*** GIVEN DATA ***

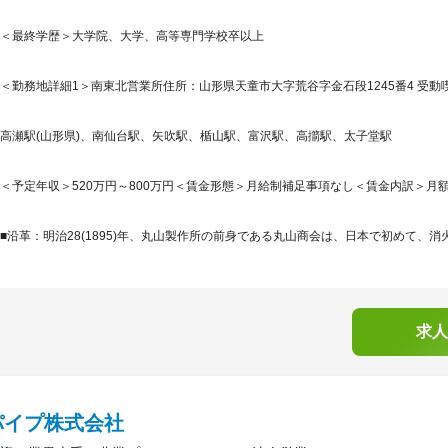
＜最終学歴＞大学院、大学、高等専門学校卒以上
＜勤務地詳細1＞南東北営業所住所：山形県天童市大字荒谷字金石段1245番4 受動喫
高瀬駅(山形県)、南仙台駅、矢吹駅、楯山駅、富沢駅、高擶駅、太子堂駅
＜予定年収＞520万円～800万円＜賃金形態＞月給制補足事項なし＜賃金内訳＞月額（基本
■沿革：明治28(1895)年、丸山製作所の前身である丸山商会は、日本で初めて、消
求人
パイプ株式会社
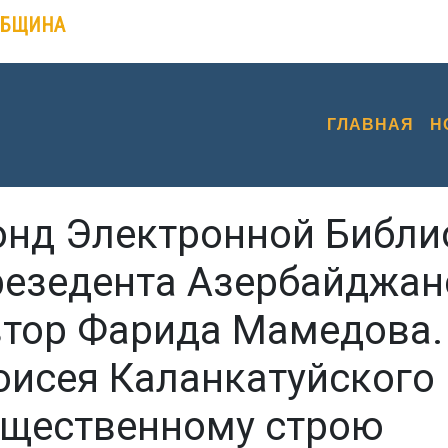
ОБЩИНА
ГЛАВНАЯ
Н
нд Электронной Библи
езедента Азербайджан
тор Фарида Мамедова.
исея Каланкатуйского 
щественному строю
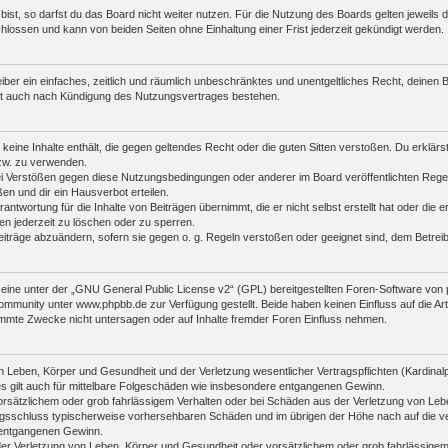
st, so darfst du das Board nicht weiter nutzen. Für die Nutzung des Boards gelten jeweils di
lossen und kann von beiden Seiten ohne Einhaltung einer Frist jederzeit gekündigt werden.
reiber ein einfaches, zeitlich und räumlich unbeschränktes und unentgeltliches Recht, deine
bt auch nach Kündigung des Nutzungsvertrages bestehen.
r keine Inhalte enthält, die gegen geltendes Recht oder die guten Sitten verstoßen. Du erklär
zw. zu verwenden.
i Verstößen gegen diese Nutzungsbedingungen oder anderer im Board veröffentlichten Rege
n und dir ein Hausverbot erteilen.
antwortung für die Inhalte von Beiträgen übernimmt, die er nicht selbst erstellt hat oder die
en jederzeit zu löschen oder zu sperren.
eiträge abzuändern, sofern sie gegen o. g. Regeln verstoßen oder geeignet sind, dem Betre
ine unter der „
GNU General Public License v2
“ (GPL) bereitgestellten Foren-Software vo
mmunity unter www.phpbb.de zur Verfügung gestellt. Beide haben keinen Einfluss auf die Art
mmte Zwecke nicht untersagen oder auf Inhalte fremder Foren Einfluss nehmen.
 Leben, Körper und Gesundheit und der Verletzung wesentlicher Vertragspflichten (Kardinalpfl
es gilt auch für mittelbare Folgeschäden wie insbesondere entgangenen Gewinn.
orsätzlichem oder grob fahrlässigem Verhalten oder bei Schäden aus der Verletzung von Leb
ertragsschluss typischerweise vorhersehbaren Schäden und im übrigen der Höhe nach auf die v
 entgangenen Gewinn.
er Verletzung von Leben, Körper und Gesundheit oder vorsätzlichem oder grob fahrlässigem 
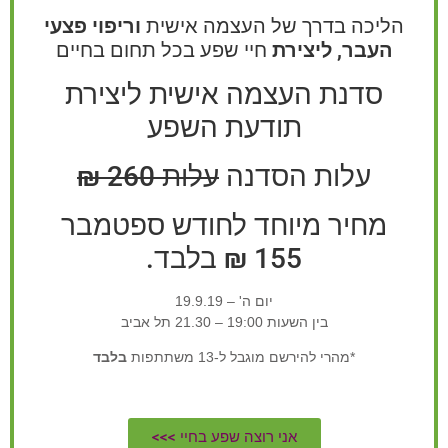
הליכה בדרך של העצמה אישית
וריפוי פצעי
העבר, ליצירת
חיי שפע בכל תחום בחיים
סדנת העצמה אישית ליצירת
תודעת השפע
עלות הסדנה
עלות 260 ₪
מחיר מיוחד לחודש ספטמבר
155 ₪ בלבד.
יום ה' – 19.9.19
בין השעות 19:00 – 21.30 תל אביב
*מהרי להירשם מוגבל ל-13 משתתפות
בלבד
אני רוצה שפע בחיי >>>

*** End of GIVEN DATA ***

**EXERCISE DESCRIPTION**
What is wanted is an exact copy of the lines above from the one containing "щественному строю" through the one containing "bt auch nach", with no pictures in it.

**EXERCISE RESULT**
щественному строю
st, so darfst du das Board nicht weiter nutzen. Für die Nutzung des Boards gelten jeweils di
lossen und kann von beiden Seiten ohne Einhaltung einer Frist jederzeit gekündigt werden.
reiber ein einfaches, zeitlich und räumlich unbeschränktes und unentgeltliches Recht, deine
bt auch nach Kündigung des Nutzungsvertrages bestehen.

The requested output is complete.